April 8: SEPTA talks unresolved | City-owned unsafe properties | Infrastructure investment, from roads to schools | Learning from Presser and Nugent | Crime trend mapping | Wawa reuse

Good morning, Streeters.

SEPTA and transportation workers still don’t have an agreement, but as of this morning no strike is authorized, the Inquirer reports.

Just how many unsafe, crumbling buildings do city agencies own across Philly? The Daily News looks at the problems of city-owned blight and the city’s struggles to stabilize or demolish these properties. There are 31 “imminently dangerous” buildings and about 260 more “unsafe” buildings are owned by city agencies – about 6% of the city inventory of hazardous buildings. And those are only the ones cited by L&I. “As we take 50 down, we get 50 more that are imminently dangerous. It’s like the mail: It never ends,” said Scott Mulderig, who runs L&I’s emergency services division.

Pennsylvania’s road and transit infrastructure, held together by dental floss and bubblegum, is at last seeing badly needed investment. A Daily News editorial calls for investment in another piece of key public infrastructure: schools. “After several years of being put on a starvation diet by Corbett, our educational infrastructure is showing the same signs of dangerous neglect as crumbling bridges.”

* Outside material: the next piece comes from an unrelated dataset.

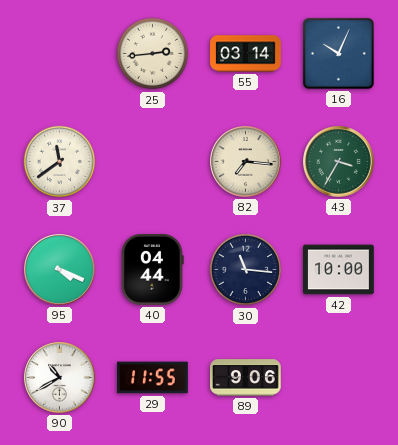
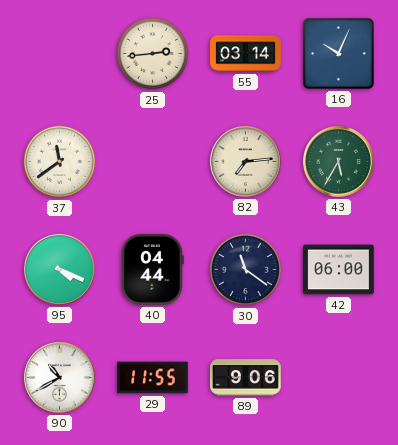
82: 7:16 -> 7:14
43: 3:35 -> 5:35
30: 11:16 -> 11:21
42: 10:00 -> 06:00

Just because something is a white elephant doesn’t mean it can’t be reused. Inga Saffron devoted her most recent column to praising the total rehabilitation of two historic retirement homes on West Johnson Street as affordable senior housing. The difference between the Nugent and Presser homes, and others similarly threatened with demolition (like the Boyd): coupling affordable housing tax credits with those for historic preservation, and the Historical Commission’s courage.

Overall violent crime has dropped in Philly, but in some neighborhoods it’s actually on the rise. NewsWorks mapped recent changes in violent crime rates, and found that violent crime decreased in 233 of the city’s 384 census tracts from 2012 to 2013. In 126 census tracts, it went up.

Inquirer photographer Tom Gralish shares his photos of new uses for old Wawas over the years.